Foundation + Summer Tomato Pasta

I love food. I love to cook it, eat it, talk about eating it, read about cooking it…you get the idea. I don’t like to read about other people eating because I often get too jealous and want to go to Tuscany/Singapore/India and eat the bolognese, street food, dal, etc. they’re sampling too. It makes reading Saveur both heavenly and torturous at the same time.

I don’t know when my food obsession started, but I do remember when I decided to really learn how to cook. It was the summer between my junior and senior year of college, and I was living on my own for the first time (as much as one can in a house with five other people and one bathroom which is a whole other story that shouldn’t be told while discussing food). And let me tell you, I was an AWFUL cook. Some things turned out fine, but I wasn’t very good about following recipes carefully. I didn’t have the experience using my own instincts to make up for the lack of focus yet. My boyfriend at the time later admitted that he had to make lots of trips to Wendy’s on the way home from the dinners I cooked that summer. I know this because he exclaimed one time, “Wow! This is really…GOOD!” in a way that left no doubt that there was a time my cooking wasn’t.

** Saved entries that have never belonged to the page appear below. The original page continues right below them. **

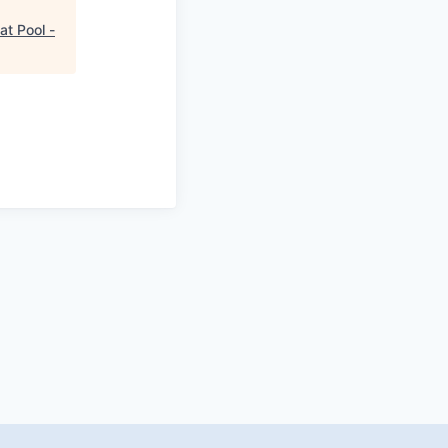
at Pool -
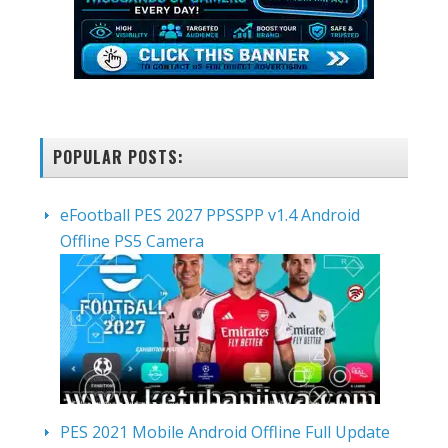
POPULAR POSTS:
eFootball PES 2027 PPSSPP v1.4 Android
Offline PS5 Camera
PES 2021 Mobile Android Offline Full Update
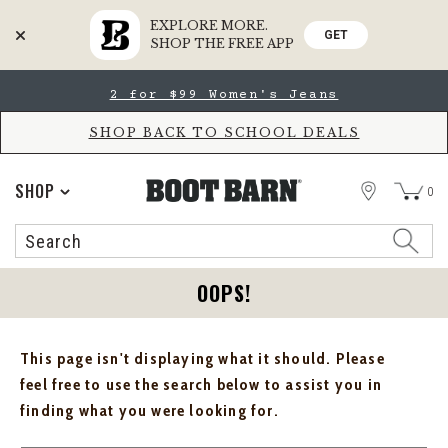
EXPLORE MORE.
GET
SHOP THE FREE APP
Skip
Skip
2 for $99 Women's Jeans
to
to
Accessibility
main
Policy
content
SHOP BACK TO SCHOOL DEALS
STORE
SHOP
0
Search
Search
Catalog
OOPS!
This page isn't displaying what it should. Please
feel free to use the search below to assist you in
finding what you were looking for.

Now cooking is my outlet for creativity, and a way for me to relax. I like it almost as much as perusing the farmer’s market (almost any farmer’s market is my favorite place on earth). I love the height of the summer, when the berries are ending and the peaches are just starting and it takes all my willpower not to buy a whole 17 pounds to make cobbler and pie and sauces and… Years ago, I used to “punish” myself for buying way too much produce and letting it rot by skipping a week at the market. I practice much better self-control now, and having a husband happy to eat what I make helps too.

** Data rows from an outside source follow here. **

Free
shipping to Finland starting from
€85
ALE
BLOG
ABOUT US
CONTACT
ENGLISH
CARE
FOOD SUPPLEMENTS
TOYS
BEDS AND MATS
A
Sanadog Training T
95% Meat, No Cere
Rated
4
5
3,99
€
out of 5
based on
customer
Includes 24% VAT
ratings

Here’s my favorite you-have-to-go-to-the-farmer’s-market-to-make-it “recipe.” As I mentioned, I don’t do recipes well, so this isn’t exact. An eccentric Greek scientist told me how to make this over the phone while we were waiting for others to join us for a conference call at work. I never talked to him again, but I’ve often thought about trying to find him and thank him, and I imagine passing it along is a way of doing just that.

He said to take a few big, ripe, juicy tomatoes (they MUST be farm or home-grown summer tomatoes) and cook up a pot of pasta – be sure to salt the cooking water (and I think penne, or shells work better with this than noodles, but it’s a preference thing). While the pasta is cooking, put a few hunks of soft-ish cheese that melts easily such as feta or mozzarella into the serving bowls. When the pasta is ready, divide it among the bowls, and grate those big, juicy tomatoes on a box grater (the largest holes work best) right over the bowls, discarding the skin once you’ve grated down to it. The tomato comes out of the grater in a thick, pulpy consistency, and the pasta melts the cheese and warms the tomato so you get a nice fresh sauce. Just add some salt and pepper to taste and you’re done. Adjust the cheese amounts to your liking too – I bet it would even work without it. I may try to add a little splash of good balsamic vinegar when I make it this summer, but only a little because the best part is that fresh tomato taste. Is it July yet???